1864 raid into Missouri rightly remains a brutal enigma in Mark Lause’s Price’s Lost Campaign: The 1864 Invasion of Missouri
Even as General Sterling Price’s fall 1864 campaign deep into Missouri proceeded, its participants and victims shifted their conception of it so rapidly as to push the fog of war into a realm of nightmarish unreality.
Call it a raid. Call it a failed invasion. Call it a colossal failure. After reading Mark A. Lause’s new book Price’s Lost Campaign: The 1864 Invasion of Missouri, I doubt that any but the most calcified Lost Causers will call this incursion of 12,000 Confederates into what had been conquered, occupied, if not pacified Union Missouri a “high water mark.”
This book, somewhat unfortunately and a little mysteriously, only follows the history of Price’s running disaster from the emergence of Price’s vast army at the southern border to the shrug at the capitol of Jefferson City along the Missouri river, where that army turned away in the face of a fictional number of soldiers entrenched before it and a phantom army thought to be closing in behind it. It may well be that the editors at University of Missouri Press asked for a shorter book. But knowing the campaign, I was surprised the narrative did not carry on further and end at the Battle of Westport, one of the Civil War’s largest cavalry engagements, and the moment I had always imagined everyone in Price’s army had to have realized all was for naught, the cause was lost.
But that may be another fiction Lause wishes to pierce. General Price, hero of Wilson’s Creek and Lexington, and the focal point of Missouri’s Confederacy, had already made major revisions in his own mind about what was the goal of this huge, ill-fated action. At Pilot Knob, he gave up nearly a whole week’s initiative and surprise. At Pacific and Union, he realized he really could not take Saint Louis. And then at Jefferson City, he gave up everything but his army’s survival. County by county, as his Missouri State Guard reached home territories, his army evaporated.
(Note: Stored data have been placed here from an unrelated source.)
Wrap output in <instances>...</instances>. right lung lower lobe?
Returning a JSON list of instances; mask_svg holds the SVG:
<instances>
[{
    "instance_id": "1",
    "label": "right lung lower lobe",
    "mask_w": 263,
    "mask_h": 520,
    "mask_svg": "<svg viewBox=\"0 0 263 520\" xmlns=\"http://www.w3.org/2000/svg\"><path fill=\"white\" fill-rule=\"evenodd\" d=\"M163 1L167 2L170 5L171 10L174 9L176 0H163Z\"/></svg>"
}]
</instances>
There is a running clash of fictions from both sides throughout the book. After a long list of Price’s dodges and fabrications, Lause says “These self-serving fictions became history because they jibed nicely with those of Union commanders. Where Price had sought to cover bad decisions, Rosecrans (Union commander of the Missouri theater) needed to obscure the fact he had made so few.”
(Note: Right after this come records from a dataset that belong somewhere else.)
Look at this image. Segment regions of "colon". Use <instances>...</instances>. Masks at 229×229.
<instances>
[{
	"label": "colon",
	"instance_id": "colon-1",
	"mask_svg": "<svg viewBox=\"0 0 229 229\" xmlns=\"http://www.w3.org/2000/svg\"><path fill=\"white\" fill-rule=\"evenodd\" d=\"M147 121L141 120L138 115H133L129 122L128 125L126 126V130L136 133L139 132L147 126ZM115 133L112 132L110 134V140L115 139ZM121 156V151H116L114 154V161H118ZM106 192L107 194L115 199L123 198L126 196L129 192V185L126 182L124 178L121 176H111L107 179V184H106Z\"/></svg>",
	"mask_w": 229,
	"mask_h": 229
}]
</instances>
Not dodged, and stated here in frightening, sorrowful terms are the attrocities committed by Price’s army. Despite the seeming gentility of many of its commanders, this Confederate army unleashed savagery on Unionist civilians, their homes, their property. Especially brutalized and murdered were Germans and African Americans. Lause further brings to the fore the pluck and fortitude of enrolled militiamen on the Union side. Many of the real battles fought in this campaign (there is an entirely fictional Battle of Linn made up by Jo Shelby’s secretary!) were fought between local Union citizenry alongside enrolled militiamen and hardened Confederate veterans alongside their cold-blooded guerilla allies.
I have great admiration for Mark A. Lause for teasing apart all these twists of truth while exposing the motivations for creating such fictions. His prose is on the whole distinct, and approachable, and especially lucid and careful when his subjects are trying not to be. Commanders on both sides, Lause finds, compounded the fog of war with so much posturing, fear, and pomp. Union commanders fearful of committing real troops in a major engagement, thus facing a possible defeat, allowed Price to rampage. And all along its course, the wake of death and destruction following Price’s nearly out-of-control army rivals anything any other Confederate army unleashed. Why lie? Read herein.